Calculate the equilibrium price and quantity of the market for standard-quality headphones. Also calculate the quantity supplied by each firm as well as the profit of each firm.

Steps to Solve

1. Find Equilibrium Price and Quantity

   To find the equilibrium price and quantity, set the demand and supply equations equal to each other: $$ 150 - 2P = 3P - 15 $$

   Rearranging gives: $$ 150 + 15 = 3P + 2P $$ $$ 165 = 5P $$ $$ P = 33 $$

   Now, substitute $P$ back into either the demand or supply equation to find quantity $Q$: $$ Q = D(33) = 150 - 2(33) = 150 - 66 = 84 $$

2. Calculate Quantity Supplied by Each Firm

   To find quantity supplied by each firm, we need to determine how many firms are in the market. First, find the market supply function when $P = 33$. From the supply equation: $$ S(33) = 3(33) - 15 = 99 - 15 = 84 $$

   Thus, the total quantity supplied ($Q = 84$) matches the equilibrium quantity.

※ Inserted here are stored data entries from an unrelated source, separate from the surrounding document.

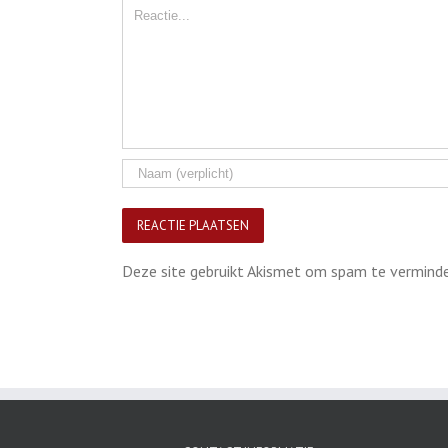
Comment
Deze site gebruikt Akismet om spam te vermind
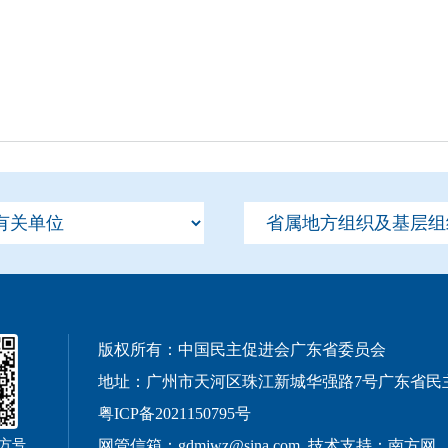
版权所有：中国民主促进会广东省委员会
地址：广州市天河区珠江新城华强路7号广东省民主大楼1
粤ICP备2021150795号
南方号
网管信箱：gdmjwz@sina.com 技术支持：
南方网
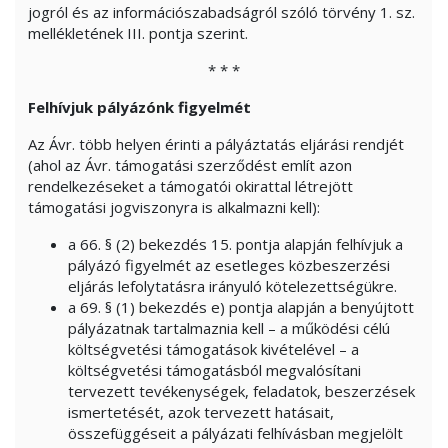
jogról és az információszabadságról szóló törvény 1. sz.
mellékletének III. pontja szerint.
* * *
Felhívjuk pályázónk figyelmét
Az Ávr. több helyen érinti a pályáztatás eljárási rendjét
(ahol az Ávr. támogatási szerződést említ azon
rendelkezéseket a támogatói okirattal létrejött
támogatási jogviszonyra is alkalmazni kell):
a 66. § (2) bekezdés 15. pontja alapján felhívjuk a
pályázó figyelmét az esetleges közbeszerzési
eljárás lefolytatásra irányuló kötelezettségükre.
a 69. § (1) bekezdés e) pontja alapján a benyújtott
pályázatnak tartalmaznia kell – a működési célú
költségvetési támogatások kivételével – a
költségvetési támogatásból megvalósítani
tervezett tevékenységek, feladatok, beszerzések
ismertetését, azok tervezett hatásait,
összefüggéseit a pályázati felhívásban megjelölt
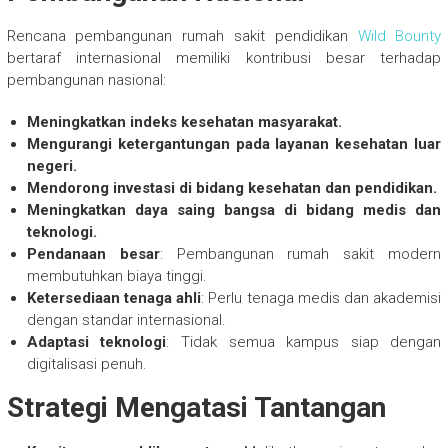
Rencana pembangunan rumah sakit pendidikan
Wild Bounty
bertaraf internasional memiliki kontribusi besar terhadap
pembangunan nasional:
Meningkatkan indeks kesehatan masyarakat.
Mengurangi ketergantungan pada layanan kesehatan luar
negeri.
Mendorong investasi di bidang kesehatan dan pendidikan.
Meningkatkan daya saing bangsa di bidang medis dan
teknologi.
Pendanaan besar
: Pembangunan rumah sakit modern
membutuhkan biaya tinggi.
Ketersediaan tenaga ahli
: Perlu tenaga medis dan akademisi
dengan standar internasional.
Adaptasi teknologi
: Tidak semua kampus siap dengan
digitalisasi penuh.
Strategi Mengatasi Tantangan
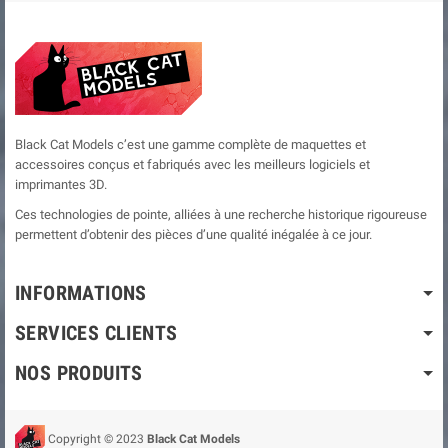
Black Cat Models c’est une gamme complète de maquettes et
accessoires conçus et fabriqués avec les meilleurs logiciels et
imprimantes 3D.
Ces technologies de pointe, alliées à une recherche historique rigoureuse
permettent d’obtenir des pièces d’une qualité inégalée à ce jour.
INFORMATIONS
SERVICES CLIENTS
NOS PRODUITS
Copyright © 2023
Black Cat Models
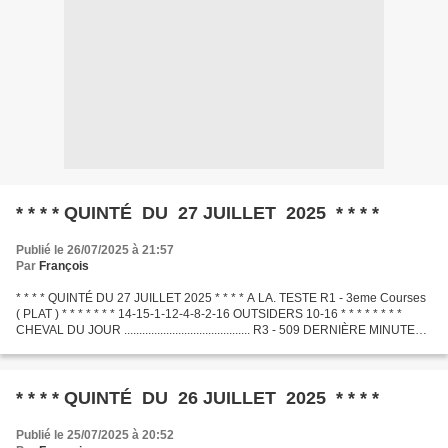
* * * * QUINTÉ DU 27 JUILLET 2025 * * * *
Publié le 26/07/2025 à 21:57
Par
François
* * * * QUINTÉ DU 27 JUILLET 2025 * * * * A LA. TESTE R1 - 3eme Courses
( PLAT ) * * * * * * * 14-15-1-12-4-8-2-16 OUTSIDERS 10-16 * * * * * * * *
CHEVAL DU JOUR .......................................... R3 - 509 DERNIÈRE MINUTE
.............................................
* * * * QUINTÉ DU 26 JUILLET 2025 * * * *
Publié le 25/07/2025 à 20:52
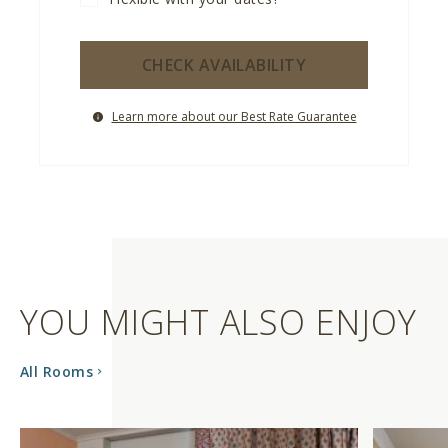
CHECK AVAILABILITY
Learn more about our Best Rate Guarantee
YOU MIGHT ALSO ENJOY
All Rooms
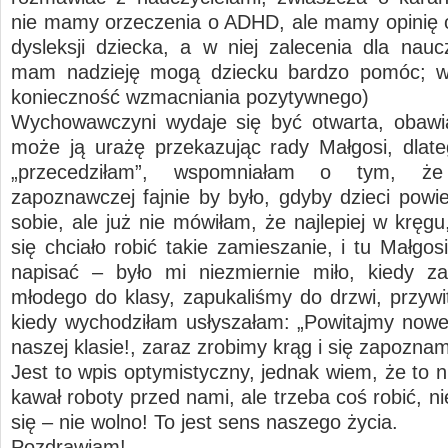
nie mamy orzeczenia o ADHD, ale mamy opinię 
dysleksji dziecka, a w niej zalecenia dla naucz
mam nadzieję mogą dziecku bardzo pomóc; w
konieczność wzmacniania pozytywnego)
Wychowawczyni wydaje się być otwarta, obawi
może ją urażę przekazując rady Małgosi, dlate
„przecedziłam”, wspomniałam o tym, że
zapoznawczej fajnie by było, gdyby dzieci powie
sobie, ale już nie mówiłam, że najlepiej w kręg
się chciało robić takie zamieszanie, i tu Małgo
napisać – było mi niezmiernie miło, kiedy z
młodego do klasy, zapukaliśmy do drzwi, przywit
kiedy wychodziłam usłyszałam: „Powitajmy now
naszej klasie!, zaraz zrobimy krąg i się zapozn
Jest to wpis optymistyczny, jednak wiem, że to n
kawał roboty przed nami, ale trzeba coś robić, 
się – nie wolno! To jest sens naszego życia.
Pozdrawiam!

3. Assume the number of firms

   Let’s denote the number of firms as $n$. If each firm produces $q$, then: $$ n \cdot q = 84 $$

4. Find Individual Firm's Supply Quantity

   Since the firm sets its marginal cost equal to the price at equilibrium: $$ MC(q) = P $$ $$ 4q + 5 = 33 $$

   Rearranging gives: $$ 4q = 33 - 5 $$ $$ 4q = 28 $$ $$ q = 7 $$

5. Determine Number of Firms

   Using the equation from Step 3 ($n \cdot 7 = 84$): $$ n = \frac{84}{7} = 12 $$

6. Calculate Profit for Each Firm

   The profit ($\pi$) can be calculated as: $$ \pi = (P - AC) \cdot q $$ First, calculate the average cost (AC): $$ AC = \frac{C(q)}{q} = \frac{2q^2 + 5q}{q} = 2q + 5 $$

   Substitute $q = 7$: $$ AC = 2(7) + 5 = 14 + 5 = 19 $$

   Now substitute into the profit formula: $$ \pi = (33 - 19) \cdot 7 = 14 \cdot 7 = 98 $$